In a slide presentation at the analyst event, Bishop outlined how the Omni stacks up relative to the two current competitors in this market, as well as to its own GeneXpert IV system.

The Roche Liat — a PCR-based platform that can run traditional qPCR assays in 15 minutes, as recently reported — has a price of around $12,000 and weighs about 8 lbs., Bishop noted.

The Alere q — a qPCR platform for point-of-care testing in the emerging markets that is slated to run a growing menu of assays in minutes — is about $15,000 and weighs around 17 lbs., Bishop said.

He also compared the Omni to Alere's other platform, the Alere i, which has been previously reported as having a list price of $8,500. The Cepheid comparison estimated Alere i to cost $5,000 and to weigh about 7 lbs., but Bishop also noted that it is isothermal chemistry, which is "not going to be as accurate as PCR," he said.

Cepheid's own GeneXpert platform is $17,500 and weighs 25 pounds.

However, in terms of cannibalizing GeneXpert sales, the Omni is intended to be "a product line extension specifically for the point-of-care market," Bishop emphasized.

"The GeneXpert system is fully scalable — in the US, the number one selling configuration of the system is the GS 16— and we're doing a lot more now with our Infinities in the market ... Those products continue for the hospital and the independent lab market [whereas] the Omni is specifically for point of care, i.e.

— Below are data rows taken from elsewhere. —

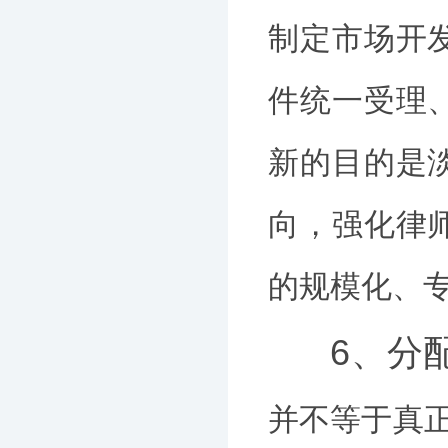
制定市场开
件统一受理
新的目的是
向，强化律
的规模化、
6、分
并不等于真正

CLIA waived in the US and the point-of-care markets in the emerging markets."

Regarding regulatory submissions, the firm's Xpert Flu/RSV product is in the process of being reviewed for CLIA waiver at the US Food and Drug Administration. "What we'll do is follow up with the FDA for regulatory approval on the Omni system, and then put the other products through the standard CLIA-waived regulatory procedures as we develop them," Bishop said.

Ultimately, the Omni is expected to unlock at least 100,000 system or site opportunities in the US, and more than 100,000 in remote sites in the developing world, Bishop said.

"We're looking at potentially high volumes, and certainly that helps relative to cost," he said.

The Omni is scheduled to launch in 2016 in the US with the Flu/RSV and the 15-minute Group A Strep tests, and the firm then plans to populate Omni with its sexual health assays. Cepheid will also be looking at "multiple distributors" in the US.